* _Exercise objective_:
Below are some records: retype them all exactly, but not the pictures.
Information START
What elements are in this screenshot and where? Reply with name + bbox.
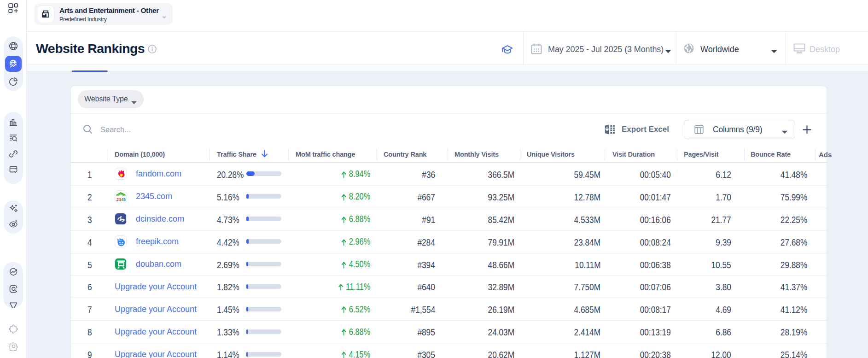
svg-text:2345: 2345: [117, 197, 126, 202]
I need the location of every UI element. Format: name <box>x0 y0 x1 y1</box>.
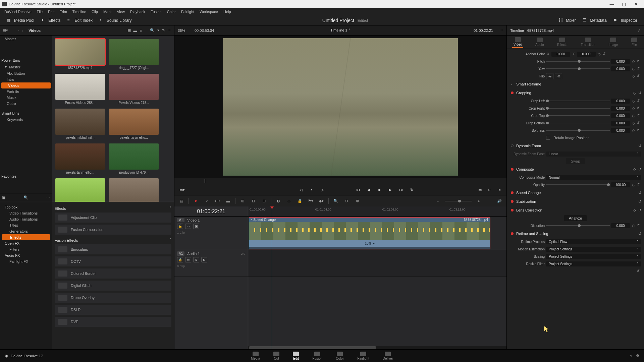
menu-davinci[interactable]: DaVinci Resolve <box>2 9 34 15</box>
crop-bottom-input[interactable]: 0.000 <box>611 121 630 126</box>
page-deliver[interactable]: Deliver <box>383 352 393 360</box>
fx-item[interactable]: Adjustment Clip <box>55 213 171 223</box>
clip-card[interactable] <box>55 178 105 202</box>
crop-left-input[interactable]: 0.000 <box>611 99 630 104</box>
fx-tree-item-effects[interactable]: Effects <box>2 234 50 240</box>
page-media[interactable]: Media <box>251 352 260 360</box>
scaling-dropdown[interactable]: Project Settings˅ <box>546 254 641 259</box>
playhead[interactable] <box>272 206 272 349</box>
fx-item[interactable]: DVE <box>55 317 171 327</box>
fx-item[interactable]: CCTV <box>55 256 171 266</box>
viewer-scrubbar[interactable] <box>174 178 506 184</box>
section-dynamic-zoom[interactable]: Dynamic Zoom↺ <box>509 141 641 150</box>
audiofx-header[interactable]: Audio FX <box>1 252 51 258</box>
zoom-in-icon[interactable]: + <box>475 197 482 205</box>
fx-tree-item[interactable]: Fairlight FX <box>1 258 51 264</box>
menu-view[interactable]: View <box>114 9 127 15</box>
bin-item[interactable]: Abo Button <box>0 70 52 76</box>
track-enable-icon[interactable]: ▣ <box>193 224 199 229</box>
search-icon[interactable]: 🔍 <box>150 28 155 33</box>
page-fairlight[interactable]: Fairlight <box>357 352 369 360</box>
menu-clip[interactable]: Clip <box>89 9 100 15</box>
overwrite-icon[interactable]: ⊞ <box>239 197 246 205</box>
fit-icon[interactable]: ⊟ <box>260 197 268 205</box>
reset-icon[interactable]: ↺ <box>637 66 641 71</box>
reset-icon[interactable]: ↺ <box>637 59 641 64</box>
menu-color[interactable]: Color <box>165 9 178 15</box>
crop-right-slider[interactable] <box>546 108 610 109</box>
section-cropping[interactable]: Cropping◇↺ <box>509 88 641 97</box>
home-icon[interactable]: ⌂ <box>630 354 632 358</box>
speed-dropdown-icon[interactable]: ▾ <box>373 242 375 245</box>
editindex-toggle[interactable]: ≡Edit Index <box>64 16 96 24</box>
keyframe-icon[interactable]: ◇ <box>631 74 635 78</box>
zoom-detail-icon[interactable]: ⊕ <box>354 197 361 205</box>
blade-tool-icon[interactable]: ⟷ <box>214 197 221 205</box>
fx-item[interactable]: Fusion Composition <box>55 225 171 235</box>
clip-card[interactable]: dog_-_4727 (Origi... <box>109 39 159 70</box>
lock-icon[interactable]: 🔒 <box>296 197 304 205</box>
resize-filter-dropdown[interactable]: Project Settings˅ <box>546 261 641 266</box>
timeline-name[interactable]: Timeline 1 ˅ <box>330 28 350 33</box>
fx-item[interactable]: DSLR <box>55 305 171 315</box>
reset-icon[interactable]: ↺ <box>638 144 641 148</box>
retime-process-dropdown[interactable]: Optical Flow˅ <box>546 239 641 244</box>
zoom-fit-icon[interactable]: ⊙ <box>343 197 350 205</box>
page-cut[interactable]: Cut <box>273 352 279 360</box>
tab-effects[interactable]: Effects <box>556 37 569 48</box>
menu-file[interactable]: File <box>35 9 45 15</box>
fx-tree-item[interactable]: Titles <box>1 222 51 228</box>
clip-card[interactable]: Pexels Videos 278... <box>109 74 159 105</box>
overlay-icon[interactable]: ▭▾ <box>179 187 185 193</box>
powerbin-master[interactable]: Master <box>0 64 52 70</box>
clip-card[interactable]: pexels-taryn-ellio... <box>109 109 159 139</box>
keyframe-icon[interactable]: ◇ <box>633 91 636 95</box>
timeline-tracks[interactable]: 01:00:00:00 01:01:04:00 01:02:08:00 01:0… <box>248 206 506 349</box>
track-autoselect-icon[interactable]: ▭ <box>185 224 191 229</box>
fx-item[interactable]: Drone Overlay <box>55 293 171 303</box>
yaw-input[interactable]: 0.000 <box>611 66 630 71</box>
bin-item-videos[interactable]: Videos <box>1 82 51 88</box>
bin-item[interactable]: Intro <box>0 76 52 82</box>
clip-card[interactable]: production ID 476... <box>109 143 159 174</box>
clip-card[interactable] <box>109 178 159 202</box>
crop-bottom-slider[interactable] <box>546 123 610 123</box>
yaw-slider[interactable] <box>546 68 610 69</box>
retain-position-checkbox[interactable] <box>546 136 550 140</box>
track-lock-icon[interactable]: 🔒 <box>177 224 183 229</box>
stop-icon[interactable]: ■ <box>376 187 382 193</box>
bin-options-icon[interactable]: ⋯ <box>46 195 50 200</box>
last-frame-icon[interactable]: ⏭ <box>398 187 404 193</box>
reset-icon[interactable]: ↺ <box>637 269 641 274</box>
maximize-button[interactable]: ▢ <box>618 2 630 7</box>
fx-tree-item[interactable]: Audio Transitions <box>1 216 51 222</box>
track-mute-icon[interactable]: M <box>201 257 207 262</box>
page-fusion[interactable]: Fusion <box>312 352 322 360</box>
viewer[interactable] <box>174 36 506 178</box>
keyframe-icon[interactable]: ◇ <box>631 67 635 71</box>
flag-icon[interactable]: ⚑▾ <box>307 197 314 205</box>
menu-edit[interactable]: Edit <box>46 9 57 15</box>
prev-frame-icon[interactable]: ◀ <box>366 187 372 193</box>
section-composite[interactable]: Composite◇↺ <box>509 165 641 174</box>
clip-card[interactable]: pexels-taryn-ellio... <box>55 143 105 174</box>
clip-card[interactable]: 657518728.mp4 <box>55 39 105 70</box>
options-icon[interactable]: ⋯ <box>168 28 171 33</box>
link-icon[interactable]: ∞ <box>285 197 293 205</box>
keyframe-icon[interactable]: ◇ <box>631 59 635 63</box>
pitch-input[interactable]: 0.000 <box>611 59 630 64</box>
menu-trim[interactable]: Trim <box>57 9 69 15</box>
first-frame-icon[interactable]: ⏮ <box>355 187 361 193</box>
section-speed-change[interactable]: Speed Change↺ <box>509 188 641 197</box>
audio-icon[interactable]: 🔊 <box>496 197 503 205</box>
list-view-icon[interactable]: ≡ <box>140 28 142 33</box>
toolbox-header[interactable]: Toolbox <box>1 204 51 210</box>
fx-item[interactable]: Colored Border <box>55 268 171 279</box>
clip-card[interactable]: pexels-mikhail-nil... <box>55 109 105 139</box>
track-autoselect-icon[interactable]: ▭ <box>185 257 191 262</box>
distortion-slider[interactable] <box>546 225 610 226</box>
nav-back-icon[interactable]: ‹ <box>18 28 19 33</box>
motion-estimation-dropdown[interactable]: Project Settings˅ <box>546 247 641 252</box>
menu-workspace[interactable]: Workspace <box>197 9 220 15</box>
bin-item[interactable]: Fortnite <box>0 88 52 95</box>
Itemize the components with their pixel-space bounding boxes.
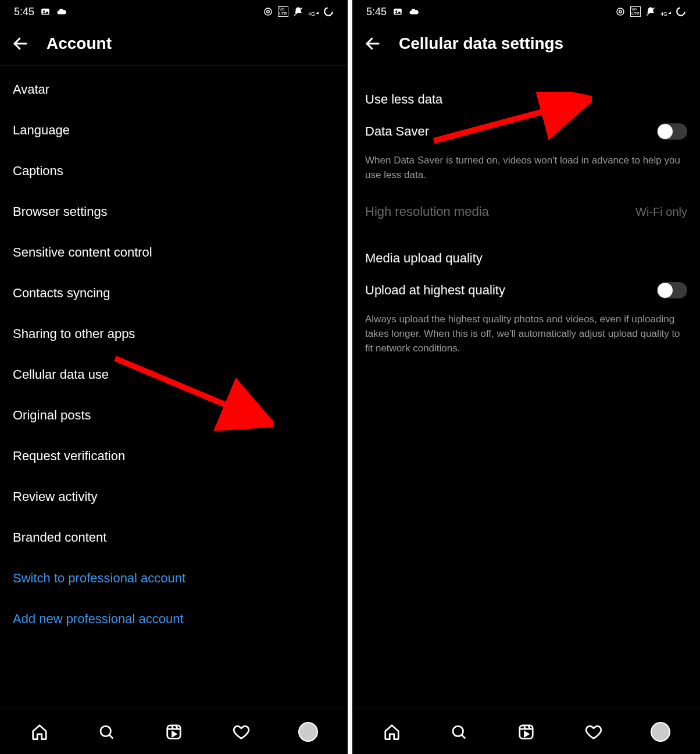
Information END
* _Response_:
What elements are in this screenshot and where? Reply with name + bbox.
svg-text:2345: 2345: [117, 197, 126, 202]
I need the location of every UI element. Format: name <box>x0 y0 x1 y1</box>.
menu-davinci[interactable]: DaVinci Resolve <box>2 9 34 15</box>
crop-bottom-input[interactable]: 0.000 <box>611 121 630 126</box>
page-deliver[interactable]: Deliver <box>383 352 393 360</box>
fx-item[interactable]: Adjustment Clip <box>55 213 171 223</box>
clip-card[interactable] <box>55 178 105 202</box>
crop-left-input[interactable]: 0.000 <box>611 99 630 104</box>
fx-tree-item-effects[interactable]: Effects <box>2 234 50 240</box>
page-media[interactable]: Media <box>251 352 260 360</box>
scaling-dropdown[interactable]: Project Settings˅ <box>546 254 641 259</box>
playhead[interactable] <box>272 206 272 349</box>
fx-item[interactable]: DVE <box>55 317 171 327</box>
fx-item[interactable]: CCTV <box>55 256 171 266</box>
viewer-scrubbar[interactable] <box>174 178 506 184</box>
section-dynamic-zoom[interactable]: Dynamic Zoom↺ <box>509 141 641 150</box>
audiofx-header[interactable]: Audio FX <box>1 252 51 258</box>
zoom-in-icon[interactable]: + <box>475 197 482 205</box>
fx-tree-item[interactable]: Fairlight FX <box>1 258 51 264</box>
menu-view[interactable]: View <box>114 9 127 15</box>
bin-item[interactable]: Abo Button <box>0 70 52 76</box>
track-enable-icon[interactable]: ▣ <box>193 224 199 229</box>
search-icon[interactable]: 🔍 <box>150 28 155 33</box>
page-fairlight[interactable]: Fairlight <box>357 352 369 360</box>
menu-clip[interactable]: Clip <box>89 9 100 15</box>
overwrite-icon[interactable]: ⊞ <box>239 197 246 205</box>
fit-icon[interactable]: ⊟ <box>260 197 268 205</box>
reset-icon[interactable]: ↺ <box>637 66 641 71</box>
reset-icon[interactable]: ↺ <box>637 59 641 64</box>
menu-color[interactable]: Color <box>165 9 178 15</box>
crop-right-slider[interactable] <box>546 108 610 109</box>
section-cropping[interactable]: Cropping◇↺ <box>509 88 641 97</box>
home-icon[interactable]: ⌂ <box>630 354 632 358</box>
speed-dropdown-icon[interactable]: ▾ <box>373 242 375 245</box>
editindex-toggle[interactable]: ≡Edit Index <box>64 16 96 24</box>
keyframe-icon[interactable]: ◇ <box>631 74 635 78</box>
zoom-detail-icon[interactable]: ⊕ <box>354 197 361 205</box>
blade-tool-icon[interactable]: ⟷ <box>214 197 221 205</box>
fx-item[interactable]: Fusion Composition <box>55 225 171 235</box>
clip-card[interactable]: dog_-_4727 (Origi... <box>109 39 159 70</box>
lock-icon[interactable]: 🔒 <box>296 197 304 205</box>
resize-filter-dropdown[interactable]: Project Settings˅ <box>546 261 641 266</box>
timeline-name[interactable]: Timeline 1 ˅ <box>330 28 350 33</box>
fx-item[interactable]: DSLR <box>55 305 171 315</box>
reset-icon[interactable]: ↺ <box>638 144 641 148</box>
retime-process-dropdown[interactable]: Optical Flow˅ <box>546 239 641 244</box>
zoom-fit-icon[interactable]: ⊙ <box>343 197 350 205</box>
page-cut[interactable]: Cut <box>273 352 279 360</box>
tab-effects[interactable]: Effects <box>556 37 569 48</box>
menu-file[interactable]: File <box>35 9 45 15</box>
fx-tree-item[interactable]: Titles <box>1 222 51 228</box>
clip-card[interactable]: Pexels Videos 278... <box>109 74 159 105</box>
overlay-icon[interactable]: ▭▾ <box>179 187 185 193</box>
powerbin-master[interactable]: Master <box>0 64 52 70</box>
clip-card[interactable]: pexels-taryn-ellio... <box>109 109 159 139</box>
keyframe-icon[interactable]: ◇ <box>633 91 636 95</box>
timeline-tracks[interactable]: 01:00:00:00 01:01:04:00 01:02:08:00 01:0… <box>248 206 506 349</box>
track-autoselect-icon[interactable]: ▭ <box>185 224 191 229</box>
fx-item[interactable]: Drone Overlay <box>55 293 171 303</box>
yaw-input[interactable]: 0.000 <box>611 66 630 71</box>
bin-item-videos[interactable]: Videos <box>1 82 51 88</box>
bin-item[interactable]: Intro <box>0 76 52 82</box>
clip-card[interactable]: production ID 476... <box>109 143 159 174</box>
clip-card[interactable] <box>109 178 159 202</box>
crop-bottom-slider[interactable] <box>546 123 610 123</box>
yaw-slider[interactable] <box>546 68 610 69</box>
retain-position-checkbox[interactable] <box>546 136 550 140</box>
track-lock-icon[interactable]: 🔒 <box>177 224 183 229</box>
stop-icon[interactable]: ■ <box>376 187 382 193</box>
bin-options-icon[interactable]: ⋯ <box>46 195 50 200</box>
last-frame-icon[interactable]: ⏭ <box>398 187 404 193</box>
reset-icon[interactable]: ↺ <box>637 269 641 274</box>
maximize-button[interactable]: ▢ <box>618 2 630 7</box>
fx-tree-item[interactable]: Audio Transitions <box>1 216 51 222</box>
track-mute-icon[interactable]: M <box>201 257 207 262</box>
page-fusion[interactable]: Fusion <box>312 352 322 360</box>
viewer[interactable] <box>174 36 506 178</box>
keyframe-icon[interactable]: ◇ <box>631 67 635 71</box>
flag-icon[interactable]: ⚑▾ <box>307 197 314 205</box>
menu-edit[interactable]: Edit <box>46 9 57 15</box>
prev-frame-icon[interactable]: ◀ <box>366 187 372 193</box>
section-composite[interactable]: Composite◇↺ <box>509 165 641 174</box>
clip-card[interactable]: pexels-taryn-ellio... <box>55 143 105 174</box>
clip-card[interactable]: 657518728.mp4 <box>55 39 105 70</box>
options-icon[interactable]: ⋯ <box>168 28 171 33</box>
link-icon[interactable]: ∞ <box>285 197 293 205</box>
keyframe-icon[interactable]: ◇ <box>631 59 635 63</box>
pitch-input[interactable]: 0.000 <box>611 59 630 64</box>
menu-trim[interactable]: Trim <box>57 9 69 15</box>
first-frame-icon[interactable]: ⏮ <box>355 187 361 193</box>
section-speed-change[interactable]: Speed Change↺ <box>509 188 641 197</box>
audio-icon[interactable]: 🔊 <box>496 197 503 205</box>
list-view-icon[interactable]: ≡ <box>140 28 142 33</box>
toolbox-header[interactable]: Toolbox <box>1 204 51 210</box>
fx-item[interactable]: Colored Border <box>55 268 171 279</box>
clip-card[interactable]: pexels-mikhail-nil... <box>55 109 105 139</box>
track-autoselect-icon[interactable]: ▭ <box>185 257 191 262</box>
distortion-slider[interactable] <box>546 225 610 226</box>
nav-back-icon[interactable]: ‹ <box>18 28 19 33</box>
motion-estimation-dropdown[interactable]: Project Settings˅ <box>546 247 641 252</box>
menu-workspace[interactable]: Workspace <box>197 9 220 15</box>
bin-item[interactable]: Fortnite <box>0 88 52 95</box>
Itemize the components with their pixel-space bounding boxes.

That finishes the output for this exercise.